I did check the Bios? and the computer clock was showing like 00:10:** minutes and counting, so I guess it just started counting once I hooked it up to the charger and the date is showing something or the other with the year 2006.

So two questions I guess, could it be the CMOS battery causing the issue? And is there a way to escape the loading............


OK. I went and tried to boot again as I was typing and was trying to hit F10 and accidentally hit F11 so the system recovery started working to restore it to factory condition. So I guess I'll wait and see what happens. It's at 50% now.


----------



## Kung (Jan 19, 2004)

You probably beat me to it. I was going to see if it could boot into safe mode; but to be honest, you did say it was brand new.

You were probably getting a BSOD (blue screen of death) and one of the causes of that CAN be that the operating system is corrupt; so starting fresh is the best way to eliminate one of the possible causes - and that might be THE cause.


----------



## How Do I (Feb 11, 2008)

The system restore went smooth. Powered on and off several times now and still working good. Yeah, I didn't even know F11 brought up system restore. That was just a total fluke that I hit that instead of F10.

Since the computer clock was showing that date and time, would you suggest going ahead and getting another CMOS battery for it? I guess that's what you call it? How would you know if one of those is going bad?


----------



## Kung (Jan 19, 2004)

Easy - no matter how often you reset the time/date, it resets to some odd time/date, and you get an error, EVERY single reboot.
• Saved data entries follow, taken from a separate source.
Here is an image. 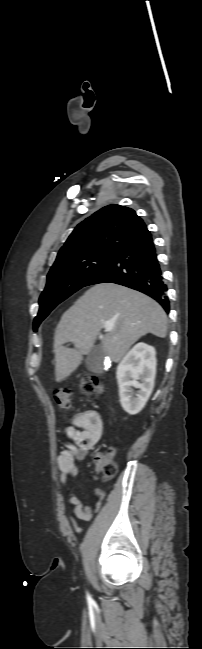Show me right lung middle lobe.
Here are the masks:
<instances>
[{
	"mask_svg": "<svg viewBox=\"0 0 202 649\" xmlns=\"http://www.w3.org/2000/svg\"><path fill=\"white\" fill-rule=\"evenodd\" d=\"M117 253L89 251L73 255L53 264L47 284L39 299V313L34 319V331L42 320L74 292L84 287L90 278Z\"/></svg>",
	"mask_w": 202,
	"mask_h": 649,
	"instance_id": "right-lung-middle-lobe-1",
	"label": "right lung middle lobe"
}]
</instances>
Might be hard to replace it in a laptop.


----------



## Kari (Mar 24, 2008)

How Do I said:


> T
> Since the computer clock was showing that date and time, would you suggest going ahead and getting another CMOS battery for it? I guess that's what you call it? How would you know if one of those is going bad?


Set the proper date and time then shutdown the pc and reboot. If the CMOS battery has gone completely south, the date and time will of reverted.

Keep in mind that if the battery still has *some* life in it, once the pc is shutdown, it may take some hours for the date and time to drift off.

Edit: Looks like Kung beat me to the answer!


----------



## Kung (Jan 19, 2004)

Nanner nanner.


----------



## How Do I (Feb 11, 2008)

Thanks you all!


----------